A heat strip is an electric heating element that can only warm the cold air as it passes over the heat strip coils.
Heat pumps are generally affordable compared to other heating systems when it comes to cost. But ductwork needs to be already installed in your house, or you will be forced to spare a few more coins to install it. They are also cheap to run.
Electric heat strips are quite expensive to run and can cause your energy bills to be much higher than usual.
A heat pump is effective during milder climates, but they are not that effective when the average temperature falls below 40 degrees Fahrenheit. Why? A heat pump does not generate heat but generally transfers heat from one place to another.
An electric heat strip is pretty effective during these colder seasons. It works well when defrosting the air in your home.
Technically, no technician will be able to tell you how long your heating system will last. Also, the lifespan of your heating system will greatly depend on how you maintain your heating system.
But on average, a heat pump will last for more than ten years and not later than 15 years, interesting, right? I mean, you have ten years of nothing but warm temperatures during winter and cool air during summer.
The lifespan of a heat strip will also depend on how you maintain it but on average, heat strips will last ten years or more.
Frequently Asked Questions About Heat Strip Vs. Heat Pump
So many people ask questions about heat pumps vs. heat strips, and I know you have a few questions as well. Here are some examples of the frequently asked questions;
Do heat strips come on automatically with a heat pump?
So, your heat pump should include electric heat strips, so most heat pumps have them. When the heat pump breaks down, they are used as emergency heat and cannot keep your home warm.

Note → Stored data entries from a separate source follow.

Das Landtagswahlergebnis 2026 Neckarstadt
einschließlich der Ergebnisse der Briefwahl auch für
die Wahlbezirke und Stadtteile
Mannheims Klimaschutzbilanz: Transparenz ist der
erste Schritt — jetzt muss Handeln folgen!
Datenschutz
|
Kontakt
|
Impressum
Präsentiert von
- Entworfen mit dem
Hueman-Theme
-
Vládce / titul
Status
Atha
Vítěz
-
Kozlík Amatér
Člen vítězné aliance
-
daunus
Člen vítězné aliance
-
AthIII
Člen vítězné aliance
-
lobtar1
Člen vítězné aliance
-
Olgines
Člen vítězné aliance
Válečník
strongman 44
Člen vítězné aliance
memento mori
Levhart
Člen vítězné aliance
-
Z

With the emergency heat running, the outdoor unit is locked, and then heat is provided by the electric heat strips only.
Why does a heat pump have heat strips?
They are there for emergency use. They help the heat pumps increase the temperature of the air being pulled out by the unit.
In addition to this heating method, heat pumps use heat strips coils as an auxiliary heating source if the unit cannot convert the outside air as quickly as possible.

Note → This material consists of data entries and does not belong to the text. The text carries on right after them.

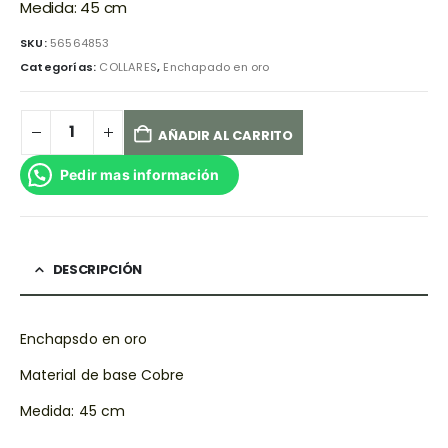
Medida: 45 cm
SKU:
56564853
Categorías:
COLLARES
,
Enchapado en oro
AÑADIR AL CARRITO
Pedir mas información
DESCRIPCIÓN
Enchapsdo en oro
Material de base Cobre
Medida: 45 cm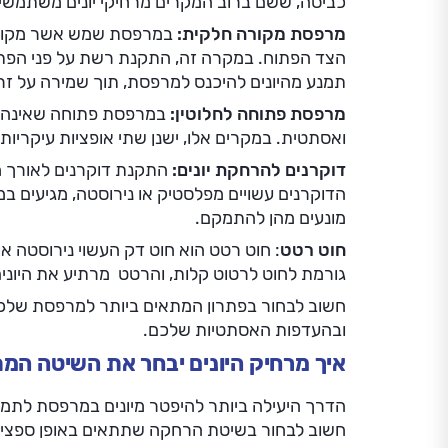
כביסה, ששם ברוב המקרים מרחיקי יונים משתמש
מרפסת מקורה חלקית:
במרפסת שמש אשר מקורה ב
הצד הפתוח. במקרה זה, התקנת רשת על פני הפתח 
תמנע מהיונים להיכנס למרפסת, תוך שמירה על זרימ
מרפסת פתוחה לחלוטין:
במרפסת פתוחה שאינה מ
ואסתטית. במקרים אלו, ישנן שתי אופציות עיקריות:
דוקרנים להרחקת יונים:
התקנת דוקרנים לאורך מ
הדוקרנים עשויים מפלסטיק או נירוסטה, מגיעים במגו
מונעים מהן להתמקם.
חוט רטט
: חוט רטט הוא חוט דק העשוי נירוסטה 
גורמת לחוט לרטוט קלות, והרטט מרתיע את היוני
חשוב לבחור בפתרון המתאים ביותר למרפסת שלכ
ובהעדפות האסתטיות שלכם.
איך מרחיק היונים יבחר את השיטה המ
הדרך היעילה ביותר להיפטר מיונים במרפסת לתמיד
חשוב לבחור בשיטת הרחקה שתתאים באופן ספציפי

Do all heat pumps have heat strips?
No. Not all heat pump systems are equipped with an electric heat strip component. But keep in mind that most heat pumps do have electric heat strips.

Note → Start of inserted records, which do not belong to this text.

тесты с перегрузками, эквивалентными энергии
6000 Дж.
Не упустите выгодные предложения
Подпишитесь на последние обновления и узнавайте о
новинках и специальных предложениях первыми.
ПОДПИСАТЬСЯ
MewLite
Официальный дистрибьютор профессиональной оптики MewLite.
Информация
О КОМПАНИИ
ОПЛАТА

It is beneficial to have them so that your heat pump fan blows air across the heat strips, and they can distribute that heat out across the room of your house.
Which is better, heat pump or heat strips?
A lot has been said between the two heating systems, and I know you also have one you are opting for.
A heat pump is better than a heat strip despite the drawbacks. Why? A heat pump is more efficient than a heat strip, and the fact that you can supplement it with a heat strip kit blows my mind more.
So you are still covered even when the weather is freezing, and you are worried your heat pump may break down.
On the other hand, an electric heat strip also outdoes a heat pump as it works flawlessly in areas where the temperatures are way below average; something a heat pump cannot perform fully.
The Bottom Line
These two heating systems are the industry go-to for residential use, especially if you do not live in a no sunshine State.
So, as we prepare for the winter season, do not freeze out to death, yet you can install a heating system in your home and enjoy the warm temperatures.
Install an electric heat strip if;
- You live in a freezing environment as heat strips perform best in areas where the weather is freezing.
- You want something that will not take much of your time when installing it.
- You are looking for a cost-effective heating system.
Install an electric heat pump if;
- You are looking for a low-budget heating system.
- You live in an area where the temperatures are not extremely cold.
- You want something safe to use and easy to maintain simultaneously.